◆ **Records**
▬▬▬▬▬▬

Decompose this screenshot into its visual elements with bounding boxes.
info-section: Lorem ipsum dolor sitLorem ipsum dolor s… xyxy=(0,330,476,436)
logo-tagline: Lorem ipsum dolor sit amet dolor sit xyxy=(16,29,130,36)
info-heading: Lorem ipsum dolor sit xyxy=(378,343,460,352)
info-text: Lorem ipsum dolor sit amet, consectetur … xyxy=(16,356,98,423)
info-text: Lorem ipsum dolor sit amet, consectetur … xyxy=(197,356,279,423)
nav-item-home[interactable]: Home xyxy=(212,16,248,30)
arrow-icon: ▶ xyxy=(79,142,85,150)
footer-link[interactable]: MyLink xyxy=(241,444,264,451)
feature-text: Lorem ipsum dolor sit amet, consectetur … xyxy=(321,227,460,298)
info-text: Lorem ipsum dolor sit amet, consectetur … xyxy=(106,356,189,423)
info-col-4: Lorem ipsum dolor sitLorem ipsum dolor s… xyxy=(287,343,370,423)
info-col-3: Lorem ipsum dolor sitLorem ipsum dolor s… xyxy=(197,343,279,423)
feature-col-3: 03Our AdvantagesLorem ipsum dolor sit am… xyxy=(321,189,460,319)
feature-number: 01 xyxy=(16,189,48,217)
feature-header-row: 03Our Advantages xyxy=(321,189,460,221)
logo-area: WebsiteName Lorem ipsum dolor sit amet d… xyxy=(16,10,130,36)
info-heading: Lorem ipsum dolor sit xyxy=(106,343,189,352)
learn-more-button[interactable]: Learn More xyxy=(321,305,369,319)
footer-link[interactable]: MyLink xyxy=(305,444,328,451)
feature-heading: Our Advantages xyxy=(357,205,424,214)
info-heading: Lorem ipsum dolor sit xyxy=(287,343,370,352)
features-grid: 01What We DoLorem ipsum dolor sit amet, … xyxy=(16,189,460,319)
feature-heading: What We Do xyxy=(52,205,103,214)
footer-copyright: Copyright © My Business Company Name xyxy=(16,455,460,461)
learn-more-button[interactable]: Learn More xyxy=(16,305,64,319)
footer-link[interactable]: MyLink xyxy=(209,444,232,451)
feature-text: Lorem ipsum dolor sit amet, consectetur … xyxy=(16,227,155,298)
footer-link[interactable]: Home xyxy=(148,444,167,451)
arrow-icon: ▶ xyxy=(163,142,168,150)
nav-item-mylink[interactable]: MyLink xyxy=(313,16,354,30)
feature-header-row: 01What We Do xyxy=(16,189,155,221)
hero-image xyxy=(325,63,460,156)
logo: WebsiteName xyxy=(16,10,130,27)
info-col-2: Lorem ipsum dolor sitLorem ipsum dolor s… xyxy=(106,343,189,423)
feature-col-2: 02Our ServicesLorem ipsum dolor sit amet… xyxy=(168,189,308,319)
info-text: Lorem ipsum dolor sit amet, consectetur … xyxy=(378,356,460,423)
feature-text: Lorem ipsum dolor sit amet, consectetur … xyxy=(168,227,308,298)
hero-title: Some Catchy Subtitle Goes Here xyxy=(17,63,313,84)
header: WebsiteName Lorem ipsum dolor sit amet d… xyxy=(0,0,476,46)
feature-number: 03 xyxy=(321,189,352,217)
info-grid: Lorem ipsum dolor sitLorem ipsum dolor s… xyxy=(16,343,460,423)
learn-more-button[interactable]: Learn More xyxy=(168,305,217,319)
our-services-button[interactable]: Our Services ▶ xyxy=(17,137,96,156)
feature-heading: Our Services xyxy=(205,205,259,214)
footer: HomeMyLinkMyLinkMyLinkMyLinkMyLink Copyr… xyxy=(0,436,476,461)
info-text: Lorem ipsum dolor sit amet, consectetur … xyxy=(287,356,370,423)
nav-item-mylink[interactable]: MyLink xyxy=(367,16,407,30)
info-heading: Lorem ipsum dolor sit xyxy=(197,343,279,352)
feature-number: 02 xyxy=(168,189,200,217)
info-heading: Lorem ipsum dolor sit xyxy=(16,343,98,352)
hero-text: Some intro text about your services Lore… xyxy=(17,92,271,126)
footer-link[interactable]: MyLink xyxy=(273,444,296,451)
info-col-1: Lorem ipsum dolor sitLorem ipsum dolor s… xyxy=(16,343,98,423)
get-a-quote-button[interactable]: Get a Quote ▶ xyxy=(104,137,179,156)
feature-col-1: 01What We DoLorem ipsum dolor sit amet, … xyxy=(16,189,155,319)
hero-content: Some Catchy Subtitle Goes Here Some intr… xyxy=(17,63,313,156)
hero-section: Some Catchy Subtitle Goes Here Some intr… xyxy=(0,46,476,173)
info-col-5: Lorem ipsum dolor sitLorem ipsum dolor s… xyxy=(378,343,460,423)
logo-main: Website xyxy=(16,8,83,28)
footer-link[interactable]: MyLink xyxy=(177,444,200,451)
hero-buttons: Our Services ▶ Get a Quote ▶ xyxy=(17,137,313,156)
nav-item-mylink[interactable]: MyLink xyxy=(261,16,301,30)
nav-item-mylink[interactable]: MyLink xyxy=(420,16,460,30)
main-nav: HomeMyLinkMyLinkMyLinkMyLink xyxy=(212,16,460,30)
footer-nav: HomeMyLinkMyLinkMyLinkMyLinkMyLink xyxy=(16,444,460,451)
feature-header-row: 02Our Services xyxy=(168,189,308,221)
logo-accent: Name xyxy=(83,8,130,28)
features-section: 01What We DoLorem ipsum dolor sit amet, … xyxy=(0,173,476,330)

▬▬▬▬▬▬

◆ **Work required**
Look for "Some" in each line of the material, then copy the lines where it is found.

◆ **Solution to the exercise**
hero-title: Some Catchy Subtitle Goes Here xyxy=(17,63,313,84)
hero-text: Some intro text about your services Lore… xyxy=(17,92,271,126)
hero-content: Some Catchy Subtitle Goes Here Some intr… xyxy=(17,63,313,156)
hero-section: Some Catchy Subtitle Goes Here Some intr… xyxy=(0,46,476,173)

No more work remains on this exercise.